╭─ Records for this task

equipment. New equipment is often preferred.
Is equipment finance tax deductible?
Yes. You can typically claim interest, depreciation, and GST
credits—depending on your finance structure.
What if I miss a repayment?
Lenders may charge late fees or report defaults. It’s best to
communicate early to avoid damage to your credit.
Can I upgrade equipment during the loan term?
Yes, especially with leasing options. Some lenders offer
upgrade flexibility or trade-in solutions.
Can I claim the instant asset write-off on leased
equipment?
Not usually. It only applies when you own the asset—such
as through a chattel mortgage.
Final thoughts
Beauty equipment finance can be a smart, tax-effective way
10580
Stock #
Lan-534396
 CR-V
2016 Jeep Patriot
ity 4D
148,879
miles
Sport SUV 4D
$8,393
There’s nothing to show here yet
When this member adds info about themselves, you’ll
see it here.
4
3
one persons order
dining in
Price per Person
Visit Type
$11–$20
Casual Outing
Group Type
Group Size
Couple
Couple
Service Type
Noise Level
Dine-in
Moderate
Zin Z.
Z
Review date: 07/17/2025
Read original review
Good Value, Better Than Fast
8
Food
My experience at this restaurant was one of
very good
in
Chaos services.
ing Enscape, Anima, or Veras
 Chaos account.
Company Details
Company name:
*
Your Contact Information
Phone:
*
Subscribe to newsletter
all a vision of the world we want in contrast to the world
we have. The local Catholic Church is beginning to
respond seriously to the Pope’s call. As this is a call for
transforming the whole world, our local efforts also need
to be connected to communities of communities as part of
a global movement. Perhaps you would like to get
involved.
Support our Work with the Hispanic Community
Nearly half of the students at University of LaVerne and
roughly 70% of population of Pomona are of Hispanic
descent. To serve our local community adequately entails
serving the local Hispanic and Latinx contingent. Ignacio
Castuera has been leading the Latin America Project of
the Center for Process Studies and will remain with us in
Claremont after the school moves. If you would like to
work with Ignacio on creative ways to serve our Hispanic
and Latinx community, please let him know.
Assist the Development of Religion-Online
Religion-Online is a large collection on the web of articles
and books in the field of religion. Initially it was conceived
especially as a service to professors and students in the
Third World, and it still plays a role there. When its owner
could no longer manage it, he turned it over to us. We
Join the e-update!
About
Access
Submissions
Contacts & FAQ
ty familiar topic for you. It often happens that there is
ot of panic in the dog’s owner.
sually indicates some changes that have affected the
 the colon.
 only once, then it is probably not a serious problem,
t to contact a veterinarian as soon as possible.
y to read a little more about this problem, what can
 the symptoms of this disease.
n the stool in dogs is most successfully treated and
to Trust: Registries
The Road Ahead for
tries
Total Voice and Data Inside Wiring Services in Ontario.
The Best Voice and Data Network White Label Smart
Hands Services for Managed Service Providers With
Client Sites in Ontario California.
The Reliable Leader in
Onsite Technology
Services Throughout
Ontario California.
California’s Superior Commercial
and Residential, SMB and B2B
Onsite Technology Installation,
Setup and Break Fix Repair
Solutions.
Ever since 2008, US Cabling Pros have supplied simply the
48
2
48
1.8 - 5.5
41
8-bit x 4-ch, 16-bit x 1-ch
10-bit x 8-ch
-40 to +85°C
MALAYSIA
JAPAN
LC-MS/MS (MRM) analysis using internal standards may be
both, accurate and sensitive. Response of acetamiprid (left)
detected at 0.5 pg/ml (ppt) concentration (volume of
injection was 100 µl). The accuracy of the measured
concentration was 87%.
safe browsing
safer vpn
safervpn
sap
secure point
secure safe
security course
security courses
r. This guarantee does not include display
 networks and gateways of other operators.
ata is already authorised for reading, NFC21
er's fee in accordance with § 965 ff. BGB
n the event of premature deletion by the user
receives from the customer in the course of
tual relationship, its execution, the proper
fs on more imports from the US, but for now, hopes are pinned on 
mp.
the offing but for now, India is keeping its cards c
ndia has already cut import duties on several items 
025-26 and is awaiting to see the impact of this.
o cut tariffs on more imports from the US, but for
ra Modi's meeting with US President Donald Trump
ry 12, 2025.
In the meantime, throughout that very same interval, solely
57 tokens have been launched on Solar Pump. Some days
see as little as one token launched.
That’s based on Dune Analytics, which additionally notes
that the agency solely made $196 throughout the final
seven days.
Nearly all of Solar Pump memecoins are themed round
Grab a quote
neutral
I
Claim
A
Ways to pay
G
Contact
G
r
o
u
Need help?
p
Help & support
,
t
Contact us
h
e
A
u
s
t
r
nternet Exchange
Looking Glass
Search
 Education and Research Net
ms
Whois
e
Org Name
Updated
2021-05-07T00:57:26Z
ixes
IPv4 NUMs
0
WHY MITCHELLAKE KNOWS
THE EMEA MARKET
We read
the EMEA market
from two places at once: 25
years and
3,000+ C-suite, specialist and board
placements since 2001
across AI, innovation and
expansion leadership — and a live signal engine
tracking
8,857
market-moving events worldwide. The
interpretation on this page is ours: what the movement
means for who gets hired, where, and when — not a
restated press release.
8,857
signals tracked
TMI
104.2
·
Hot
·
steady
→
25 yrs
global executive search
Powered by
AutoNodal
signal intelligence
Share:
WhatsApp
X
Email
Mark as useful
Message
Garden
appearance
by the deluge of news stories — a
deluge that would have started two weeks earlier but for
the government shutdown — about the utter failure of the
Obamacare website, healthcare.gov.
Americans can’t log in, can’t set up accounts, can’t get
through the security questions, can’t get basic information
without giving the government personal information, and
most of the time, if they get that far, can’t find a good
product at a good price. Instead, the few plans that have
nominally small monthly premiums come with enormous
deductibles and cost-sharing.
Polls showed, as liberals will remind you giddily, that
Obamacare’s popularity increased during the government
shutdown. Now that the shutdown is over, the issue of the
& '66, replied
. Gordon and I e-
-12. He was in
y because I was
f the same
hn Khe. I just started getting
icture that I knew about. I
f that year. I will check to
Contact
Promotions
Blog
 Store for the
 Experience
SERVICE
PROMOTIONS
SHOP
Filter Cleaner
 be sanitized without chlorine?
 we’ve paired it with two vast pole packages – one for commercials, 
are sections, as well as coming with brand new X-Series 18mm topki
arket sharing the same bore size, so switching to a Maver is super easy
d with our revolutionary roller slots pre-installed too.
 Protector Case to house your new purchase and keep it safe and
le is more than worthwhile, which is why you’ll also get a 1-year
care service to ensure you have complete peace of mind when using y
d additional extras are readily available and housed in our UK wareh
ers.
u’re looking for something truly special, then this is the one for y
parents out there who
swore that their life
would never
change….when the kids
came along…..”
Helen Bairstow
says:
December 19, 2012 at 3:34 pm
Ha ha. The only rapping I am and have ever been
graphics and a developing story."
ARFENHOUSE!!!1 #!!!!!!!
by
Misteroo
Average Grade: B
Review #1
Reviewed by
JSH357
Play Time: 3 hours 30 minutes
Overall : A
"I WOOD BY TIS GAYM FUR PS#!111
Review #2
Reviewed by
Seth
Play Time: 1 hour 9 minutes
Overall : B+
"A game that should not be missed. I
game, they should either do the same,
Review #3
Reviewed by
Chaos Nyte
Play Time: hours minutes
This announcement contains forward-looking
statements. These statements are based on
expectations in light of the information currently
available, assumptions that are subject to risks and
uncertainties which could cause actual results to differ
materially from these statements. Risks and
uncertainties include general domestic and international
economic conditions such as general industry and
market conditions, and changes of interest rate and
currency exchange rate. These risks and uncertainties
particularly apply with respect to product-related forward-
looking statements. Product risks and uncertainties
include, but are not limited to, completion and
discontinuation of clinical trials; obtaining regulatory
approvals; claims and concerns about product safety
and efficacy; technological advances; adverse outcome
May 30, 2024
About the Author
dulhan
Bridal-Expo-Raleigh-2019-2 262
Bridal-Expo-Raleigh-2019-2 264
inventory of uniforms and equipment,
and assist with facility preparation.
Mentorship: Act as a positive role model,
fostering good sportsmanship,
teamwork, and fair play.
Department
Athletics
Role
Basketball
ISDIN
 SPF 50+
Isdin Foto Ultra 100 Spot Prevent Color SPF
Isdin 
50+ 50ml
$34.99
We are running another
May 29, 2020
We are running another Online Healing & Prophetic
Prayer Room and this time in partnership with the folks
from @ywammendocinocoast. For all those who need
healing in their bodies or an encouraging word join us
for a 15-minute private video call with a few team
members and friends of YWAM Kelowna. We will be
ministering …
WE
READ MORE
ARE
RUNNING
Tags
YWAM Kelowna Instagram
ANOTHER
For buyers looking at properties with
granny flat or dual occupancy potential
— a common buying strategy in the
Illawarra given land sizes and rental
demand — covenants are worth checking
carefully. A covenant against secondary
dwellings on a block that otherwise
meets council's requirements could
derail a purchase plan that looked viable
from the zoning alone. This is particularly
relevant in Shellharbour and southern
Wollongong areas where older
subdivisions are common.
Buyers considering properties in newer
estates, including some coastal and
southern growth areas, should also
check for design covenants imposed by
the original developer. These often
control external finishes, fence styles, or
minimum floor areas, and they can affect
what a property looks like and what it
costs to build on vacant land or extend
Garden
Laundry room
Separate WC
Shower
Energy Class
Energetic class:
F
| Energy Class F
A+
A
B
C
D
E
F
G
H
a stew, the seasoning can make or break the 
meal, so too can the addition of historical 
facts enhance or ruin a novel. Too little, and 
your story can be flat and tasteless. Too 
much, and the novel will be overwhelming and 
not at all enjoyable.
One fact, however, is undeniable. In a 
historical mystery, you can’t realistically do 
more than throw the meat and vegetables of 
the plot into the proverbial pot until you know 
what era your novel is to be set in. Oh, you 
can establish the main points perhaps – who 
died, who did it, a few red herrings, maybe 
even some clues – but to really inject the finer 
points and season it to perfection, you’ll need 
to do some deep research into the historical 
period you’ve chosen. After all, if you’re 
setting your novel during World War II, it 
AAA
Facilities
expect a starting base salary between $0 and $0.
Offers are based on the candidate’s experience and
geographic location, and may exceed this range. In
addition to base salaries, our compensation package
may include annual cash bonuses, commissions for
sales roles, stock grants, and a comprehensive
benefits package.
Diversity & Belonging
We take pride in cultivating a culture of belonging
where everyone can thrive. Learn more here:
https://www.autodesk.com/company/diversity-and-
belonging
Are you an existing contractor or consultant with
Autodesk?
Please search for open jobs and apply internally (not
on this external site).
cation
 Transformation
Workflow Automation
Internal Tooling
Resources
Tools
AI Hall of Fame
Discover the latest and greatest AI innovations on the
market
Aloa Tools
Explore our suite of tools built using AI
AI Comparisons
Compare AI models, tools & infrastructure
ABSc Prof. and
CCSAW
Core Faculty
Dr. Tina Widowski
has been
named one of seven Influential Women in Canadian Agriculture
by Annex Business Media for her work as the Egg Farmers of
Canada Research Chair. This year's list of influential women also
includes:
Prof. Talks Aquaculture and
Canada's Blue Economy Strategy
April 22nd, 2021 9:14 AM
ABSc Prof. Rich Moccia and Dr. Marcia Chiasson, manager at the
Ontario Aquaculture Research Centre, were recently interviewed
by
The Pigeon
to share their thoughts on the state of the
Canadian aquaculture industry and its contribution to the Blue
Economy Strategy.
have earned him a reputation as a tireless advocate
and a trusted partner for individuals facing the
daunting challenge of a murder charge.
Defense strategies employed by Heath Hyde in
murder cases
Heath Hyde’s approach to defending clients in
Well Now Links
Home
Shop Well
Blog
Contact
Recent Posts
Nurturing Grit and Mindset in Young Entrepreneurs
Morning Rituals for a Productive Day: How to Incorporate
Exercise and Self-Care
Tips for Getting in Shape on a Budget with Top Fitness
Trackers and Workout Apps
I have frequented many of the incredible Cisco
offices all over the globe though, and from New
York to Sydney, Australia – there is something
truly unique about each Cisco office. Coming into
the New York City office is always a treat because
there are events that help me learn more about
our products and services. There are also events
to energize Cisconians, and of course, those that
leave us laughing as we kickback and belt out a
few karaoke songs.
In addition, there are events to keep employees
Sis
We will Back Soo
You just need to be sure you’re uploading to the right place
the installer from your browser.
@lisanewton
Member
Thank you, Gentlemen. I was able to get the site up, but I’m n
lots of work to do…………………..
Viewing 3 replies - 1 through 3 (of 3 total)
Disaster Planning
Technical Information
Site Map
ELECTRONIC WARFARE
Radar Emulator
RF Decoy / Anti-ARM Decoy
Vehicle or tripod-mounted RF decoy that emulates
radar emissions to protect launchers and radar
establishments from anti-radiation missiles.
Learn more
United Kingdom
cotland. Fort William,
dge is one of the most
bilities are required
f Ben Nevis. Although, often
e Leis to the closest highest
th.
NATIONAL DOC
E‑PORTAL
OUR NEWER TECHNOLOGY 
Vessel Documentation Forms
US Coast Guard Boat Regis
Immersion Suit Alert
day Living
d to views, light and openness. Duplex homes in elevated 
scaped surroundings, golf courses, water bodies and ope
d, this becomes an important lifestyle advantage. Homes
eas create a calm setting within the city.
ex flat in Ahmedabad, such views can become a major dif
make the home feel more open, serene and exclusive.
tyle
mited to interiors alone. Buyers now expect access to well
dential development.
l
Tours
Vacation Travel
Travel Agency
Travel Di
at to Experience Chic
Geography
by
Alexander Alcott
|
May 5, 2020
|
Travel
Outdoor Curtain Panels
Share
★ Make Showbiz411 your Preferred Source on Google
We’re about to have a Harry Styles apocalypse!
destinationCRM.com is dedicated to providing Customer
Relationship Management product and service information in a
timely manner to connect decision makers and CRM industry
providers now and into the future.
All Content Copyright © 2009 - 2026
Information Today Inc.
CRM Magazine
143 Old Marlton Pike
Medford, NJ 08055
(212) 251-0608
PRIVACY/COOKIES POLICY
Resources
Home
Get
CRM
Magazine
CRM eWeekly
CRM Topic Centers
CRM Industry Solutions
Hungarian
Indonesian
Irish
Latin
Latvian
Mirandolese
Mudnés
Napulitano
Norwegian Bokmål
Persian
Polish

╰─

**Exercise requirements**. Print exactly the lines above from the one with "discontinuation of clinical" to the one with "inventory of uniforms", including both.

**Answer to the exercise**.
discontinuation of clinical trials; obtaining regulatory
approvals; claims and concerns about product safety
and efficacy; technological advances; adverse outcome
May 30, 2024
About the Author
dulhan
Bridal-Expo-Raleigh-2019-2 262
Bridal-Expo-Raleigh-2019-2 264
inventory of uniforms and equipment,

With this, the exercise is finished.